*** Provided entries ***

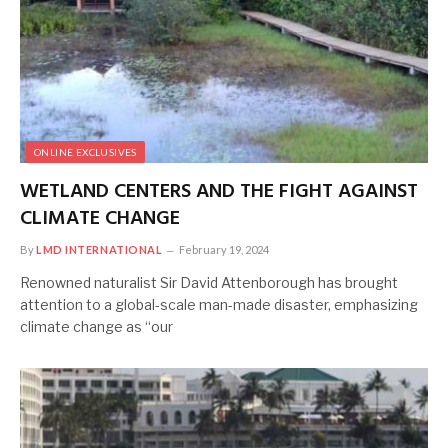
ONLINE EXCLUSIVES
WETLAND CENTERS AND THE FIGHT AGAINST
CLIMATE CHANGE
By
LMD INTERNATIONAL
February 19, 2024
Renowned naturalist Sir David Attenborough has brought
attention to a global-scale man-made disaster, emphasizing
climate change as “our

*** End of Provided entries ***
*** Provided entries ***

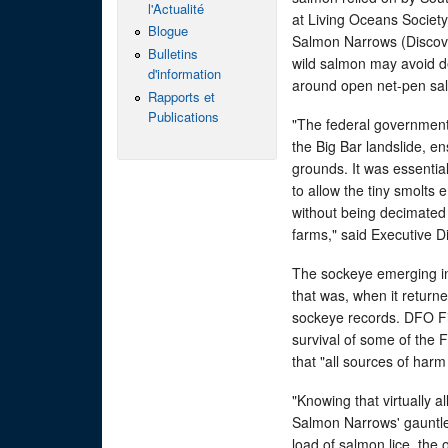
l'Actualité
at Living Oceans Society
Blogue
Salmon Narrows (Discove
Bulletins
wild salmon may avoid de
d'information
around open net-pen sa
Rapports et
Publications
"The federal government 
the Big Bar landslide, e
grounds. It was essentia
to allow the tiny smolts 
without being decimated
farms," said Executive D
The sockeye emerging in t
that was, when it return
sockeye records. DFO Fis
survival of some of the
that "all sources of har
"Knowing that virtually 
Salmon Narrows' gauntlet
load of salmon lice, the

*** End of Provided entries ***

Could you retype exactly the lines above, starting at the line that contains "sources of har" and ending at the line that contains "load of salmon lice, the", and nothing more?

that "all sources of har
"Knowing that virtually 
Salmon Narrows' gauntlet
load of salmon lice, the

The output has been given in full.